While thousands die on the streets each year, the official response to homelessness in Los Angeles has increasingly been shaped by financial and political interests.

Central to the city’s homelessness apparatus is the Los Angeles Homeless Services Authority (LAHSA), a joint city-county agency responsible for distributing billions of dollars in public funds intended to address the crisis.

In recent years, however, political leaders have advanced plans to restructure the system as part of a broader drive toward privatization. Officials in the Los Angeles City Council, including four Democratic Socialists of America councilmembers, and county government have promoted proposals to reorganize LAHSA’s responsibilities and shift significant functions to private contractors, nonprofit intermediaries and development firms.

Under the banner of efficiency and accountability, these initiatives would further embed profit-making enterprises in the management of homelessness. Even death management would inevitably become a lucrative line of business.

Construction companies, real estate developers, consulting firms and investment groups already play a significant role in the homelessness industry. Billions of dollars have been spent on temporary shelters, modular housing projects and service contracts.

Yet despite this massive expenditure, homelessness has remained entrenched. Many projects involve extraordinarily high construction costs and lucrative contracts for private firms, while permanent affordable housing remains scarce.

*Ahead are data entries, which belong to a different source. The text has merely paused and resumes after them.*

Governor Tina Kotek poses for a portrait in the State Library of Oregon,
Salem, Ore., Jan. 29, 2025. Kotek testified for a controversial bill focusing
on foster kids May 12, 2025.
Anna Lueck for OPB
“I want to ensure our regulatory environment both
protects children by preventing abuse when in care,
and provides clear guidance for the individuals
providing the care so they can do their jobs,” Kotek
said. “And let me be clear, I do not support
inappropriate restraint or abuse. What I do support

The transformation of homelessness into a quasi-market sector, funded by public money but administered through private intermediaries, has created powerful financial incentives that have no connection to solving the crisis.

The tragedy unfolding on the streets of Los Angeles cannot be understood simply as a failure of policy or administration. It is the direct product of California Democrats’ policies, which have reinforced a social system of war and repression that concentrates immense wealth in the hands of a tiny elite while denying basic necessities—housing, healthcare and stable employment—to millions.

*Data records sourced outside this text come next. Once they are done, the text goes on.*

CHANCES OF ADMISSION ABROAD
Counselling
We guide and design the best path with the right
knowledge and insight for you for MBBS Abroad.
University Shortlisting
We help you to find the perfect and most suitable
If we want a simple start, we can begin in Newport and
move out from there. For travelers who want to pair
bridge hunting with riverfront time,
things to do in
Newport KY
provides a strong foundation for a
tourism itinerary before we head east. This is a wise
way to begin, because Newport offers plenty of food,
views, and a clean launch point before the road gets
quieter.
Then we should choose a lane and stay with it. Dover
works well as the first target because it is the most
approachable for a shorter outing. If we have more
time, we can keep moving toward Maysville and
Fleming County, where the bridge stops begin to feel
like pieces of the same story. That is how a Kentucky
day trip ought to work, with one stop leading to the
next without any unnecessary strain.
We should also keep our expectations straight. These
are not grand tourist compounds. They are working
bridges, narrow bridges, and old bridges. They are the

Housing costs in California have soared over decades as real estate speculation transformed housing into a financial asset rather than a social right. At the same time, public housing, social services and mental health infrastructure have been dismantled.

The result is a society where luxury towers rise beside sprawling encampments and billionaires amass vast fortunes while thousands struggle to survive outdoors. The daily removal of bodies from the streets is the predictable outcome of a system organized around private profit. While political leaders frame homelessness as a technical issue, the deaths expose the profound inequality of American capitalism and the need for a socialist reorganization of social priorities.